How traditional indigenous practices can help Mexico in the fight against corruption

OAXACA-In Mexico, corruption has penetrated all layers of society. The Mexican Institute for Competitiveness’ (IMCO) 2015 Report estimates that corruption costs the national economy as much as 5 per cent of its Gross Domestic Product.


It is a problem that has a direct effect on the lives of individuals and communities, diverting resources that should be used to improve people's quality of life, public services, and justice systems.

Moreover, corruption has a disproportionate impact on vulnerable individuals and communities, including indigenous peoples.

There are approximately 23.2 million indigenous people in Mexico, equivalent to almost 20 per cent of its population. The country holds a historical debt towards them, as for many years they were excluded from national plans and their culture was not respected.

The United Nations Office on Drugs and Crime (UNODC)’s anti-corruption work is guided by the conviction that all people and communities have the right to justice, security, and peace.

The scourge of corruption can only be eradicated if all sectors of society work towards the same common goal. Therefore, any anti-corruption programme must consider the needs, unique circumstances, and wishes of indigenous peoples in order to align them with the anti-corruption fight at the national level.

To address the threat of corruption in Mexico, UNODC is working with local governments to implement the United Nations Convention against Corruption (UNCAC) at the state level and ensuring that all public servants are equipped with anti-corruption tools, knowledge, and skills. This includes support for a citizen participation committee of the national anticorruption system, which was recently held in July in Oaxaca.

Ms. Reyna Santillan, an advisor to the Citizen Committee of the Anti-Corruption System of Oaxaca, as well as an indigenous Zapotec and activist, addressed the UNODC team in her native language, Zapotec.

"We are very pleased to collaborate with UNODC, as we do not want our indigenous communities to become sick with that cancer called corruption. We have the right to continue our good practices of transparency, accountability, and local governance, such as the tequio,” she said.

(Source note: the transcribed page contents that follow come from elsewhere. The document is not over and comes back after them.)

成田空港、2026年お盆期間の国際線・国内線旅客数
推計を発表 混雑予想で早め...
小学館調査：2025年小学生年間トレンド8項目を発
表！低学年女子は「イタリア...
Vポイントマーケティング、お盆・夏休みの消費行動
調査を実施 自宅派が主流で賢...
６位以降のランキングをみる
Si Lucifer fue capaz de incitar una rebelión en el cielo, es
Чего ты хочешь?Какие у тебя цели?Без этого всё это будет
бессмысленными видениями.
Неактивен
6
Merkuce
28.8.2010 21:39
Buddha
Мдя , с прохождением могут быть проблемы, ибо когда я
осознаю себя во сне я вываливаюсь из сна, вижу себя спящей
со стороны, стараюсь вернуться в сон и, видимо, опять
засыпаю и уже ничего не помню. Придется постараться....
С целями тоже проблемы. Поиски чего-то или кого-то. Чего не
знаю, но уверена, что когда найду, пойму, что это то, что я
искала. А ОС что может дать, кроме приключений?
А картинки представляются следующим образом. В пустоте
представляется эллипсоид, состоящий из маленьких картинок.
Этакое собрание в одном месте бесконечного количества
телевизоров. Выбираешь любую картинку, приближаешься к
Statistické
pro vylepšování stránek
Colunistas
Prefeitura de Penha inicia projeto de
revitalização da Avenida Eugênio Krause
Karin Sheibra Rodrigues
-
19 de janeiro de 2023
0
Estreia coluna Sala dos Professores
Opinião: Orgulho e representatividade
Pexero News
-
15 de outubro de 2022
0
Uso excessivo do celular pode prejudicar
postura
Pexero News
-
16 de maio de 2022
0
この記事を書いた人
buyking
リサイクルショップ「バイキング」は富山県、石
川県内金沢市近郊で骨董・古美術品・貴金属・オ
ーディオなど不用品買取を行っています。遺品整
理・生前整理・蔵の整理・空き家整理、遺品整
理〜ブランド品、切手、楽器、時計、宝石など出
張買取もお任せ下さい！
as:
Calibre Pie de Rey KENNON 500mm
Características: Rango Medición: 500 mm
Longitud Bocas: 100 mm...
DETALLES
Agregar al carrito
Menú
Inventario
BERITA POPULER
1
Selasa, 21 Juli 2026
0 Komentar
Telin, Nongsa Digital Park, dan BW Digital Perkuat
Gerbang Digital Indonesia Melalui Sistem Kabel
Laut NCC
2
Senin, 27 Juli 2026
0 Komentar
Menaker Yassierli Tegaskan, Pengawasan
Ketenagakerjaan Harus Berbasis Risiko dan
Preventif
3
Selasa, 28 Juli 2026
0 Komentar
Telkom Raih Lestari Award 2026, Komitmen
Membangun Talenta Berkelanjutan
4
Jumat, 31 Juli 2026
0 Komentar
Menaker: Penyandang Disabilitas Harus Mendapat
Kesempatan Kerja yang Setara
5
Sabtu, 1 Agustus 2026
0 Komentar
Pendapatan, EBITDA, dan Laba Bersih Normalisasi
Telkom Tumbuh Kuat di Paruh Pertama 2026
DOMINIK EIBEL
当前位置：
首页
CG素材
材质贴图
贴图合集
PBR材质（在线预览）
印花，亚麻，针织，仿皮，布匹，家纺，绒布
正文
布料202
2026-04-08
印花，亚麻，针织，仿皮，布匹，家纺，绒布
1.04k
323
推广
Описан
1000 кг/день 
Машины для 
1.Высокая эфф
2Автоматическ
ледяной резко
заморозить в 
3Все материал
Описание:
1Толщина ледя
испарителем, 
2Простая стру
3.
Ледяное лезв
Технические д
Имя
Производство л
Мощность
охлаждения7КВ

Ms. Santillan was referring to the traditional indigenous practice, common in Oaxaca, based on cooperative, mandatory and unpaid work for the good of the community.

“Inside our communities, we do not receive money to serve as authorities, we do it for the honour of holding that position,” she continued. “This is an example of social co-responsibility and internal control regulations. We want good indigenous practices to continue to exist in order to avoid corruption and lack of transparency."

Tequio is just one example of the good practices that indigenous peoples can share to aid in the fight against corruption.

UNODC will continue to implement the UNCAC Review Mechanism (a peer review process to support states to implement the convention) in more Mexican states to ensure that anti-corruption efforts have an intercultural component, respect the distinctive circumstances of the different indigenous communities, and guarantee justice in accordance with the lessons learned to date.